Note: By specifying master='local[*]', we are instructing Spark to run with as many worker threads as there are logical cores available on the host machine. Alternatively, we could directly specify the number of threads, e.g. master='local[4]' to run four threads. However, we need to make sure to specify at least two threads, so that there is one available for resource management and at least one available for data processing.

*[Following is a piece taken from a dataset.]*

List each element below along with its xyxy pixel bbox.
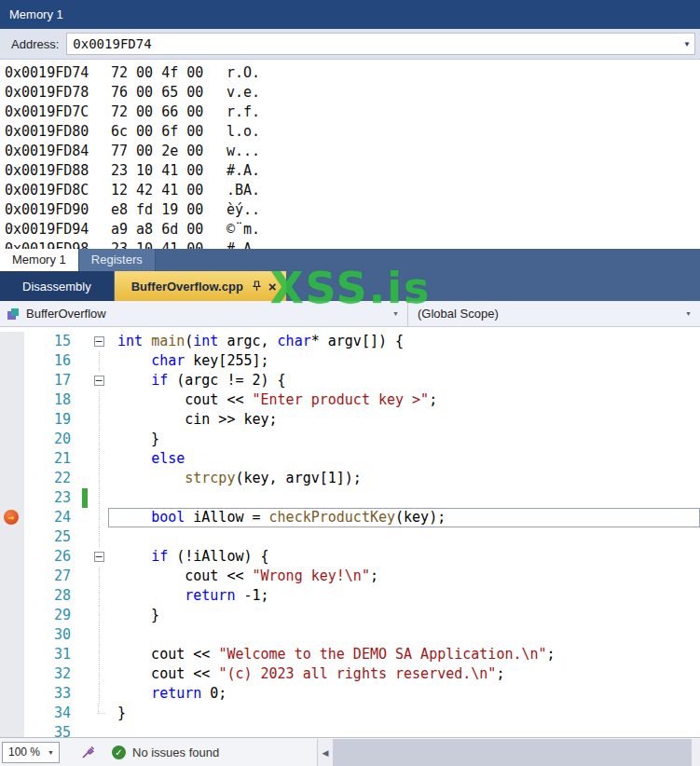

Spark supports reading from CSV files via its SQLContext object, so let's create this next:


In [ ]:
sql = pyspark.SQLContext(sc)

Next, let's load the data. Write the path to your groceries.csv file in the cell below:


In [ ]:
path = 'data/groceries.csv'

We can load the data into a Spark DataFrame (similar to a pandas DataFrame) using the read.text method of the SQLContext we have created, as follows:


In [ ]:
df = sql.read.text(path)

Similar to the head method in pandas, we can peek at the first few rows of the data frame via its show method:


In [ ]:
df.show(5, truncate=False)  # Show the first five rows, and don't truncate the printout

As can be seen, the data consists of a collection of transactions from a supermarket, where each row corresponds to a transaction and the items in a row correspond to the items that were purchased in that transaction.

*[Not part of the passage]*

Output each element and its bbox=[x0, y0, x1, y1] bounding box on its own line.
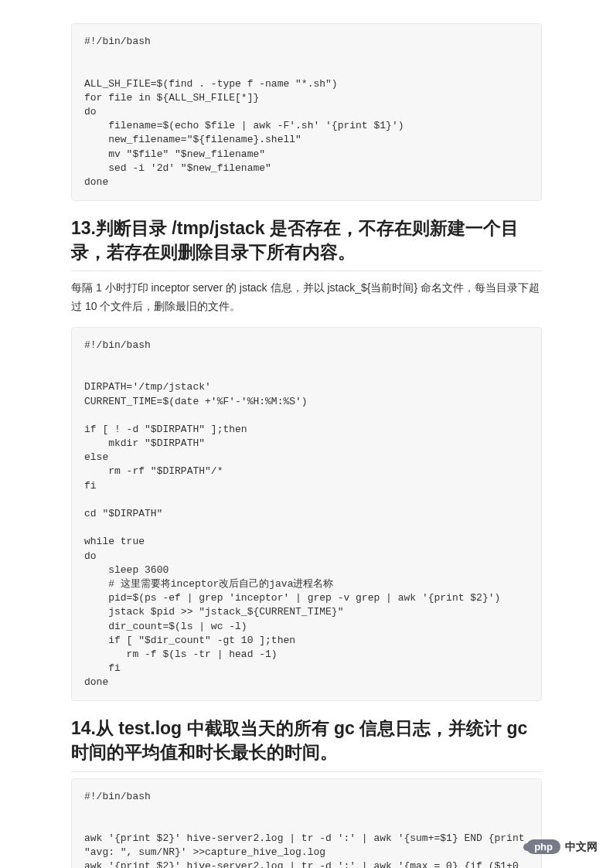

Currently, the rows in our data frame are CSV strings. We can see this more clearly using the take method of the data frame, which gives more detailed information about the data than the high-level show method above:


In [ ]:
df.take(1)  # Take the first row

Before we can mine association rules, we'll need to split these strings into arrays of individual items. We can do this using the split function from Spark's SQL library, as follows:


In [ ]:
df = df.select(split('value', ',').alias('items'))  # Split the values column by comma and label the result as 'items'

df.show(truncate=False)

Association rule mining

Next, let's mine our transaction data to find interesting dependencies between itemsets. While there are a number of approaches available for mining frequently occuring itemsets (e.g. Apriori, Eclat), Spark supports the FPGrowth algorithm directly. To run the algorithm on our set of transactions, we need to specify two parameters:

  1. minSupport: A minimum support threshold, used to filter out itemsets that don't occur frequently enough.
  2. minConfidence: A minimum confidence threshold, used to filter out association rules that aren't strong enough.

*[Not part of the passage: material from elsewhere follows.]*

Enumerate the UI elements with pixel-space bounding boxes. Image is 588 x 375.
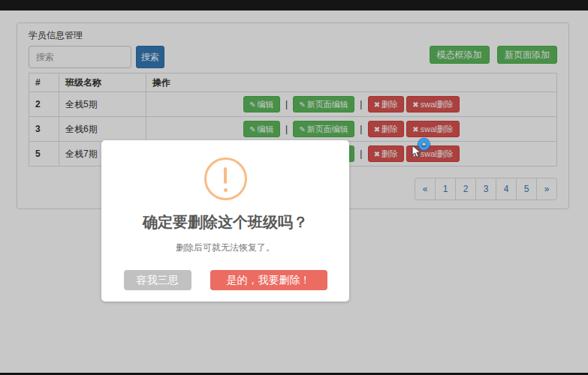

Let's set the minimum support level at 1% and the minimum confidence level at 10%. We can then train a model using the fit method of the FPGrowth class (in a similar way to using scikit-learn), as follows:


In [ ]:
algorithm = FPGrowth(minSupport=0.01, minConfidence=0.1)

model = algorithm.fit(df)

We can extract the most frequent itemsets from the model using its freqItemsets attribute, which is just another data frame object that we can call show on:


In [ ]:
model.freqItemsets.show(10, truncate=False)

We can print the top ten most frequent itemsets by sorting the data frame before calling show, as follows:


In [ ]:
model.freqItemsets.sort('freq', ascending=False).show(10, truncate=False)

We can determing the total number of frequent itemsets found by counting the rows in the data frame via its count method:


In [ ]:
model.freqItemsets.count()

As can be seen, the FPGrowth algorithm has identified 332 frequent itemsets in the transaction history.

We can extract association rules from the model using its associationRules attribute, which is a further data frame object that we can call show on. As above, we can sort the data frame according to the computed confidence level to show the most significant rules first.


In [ ]:
model.associationRules.sort('confidence', ascending=False).show(10, truncate=False)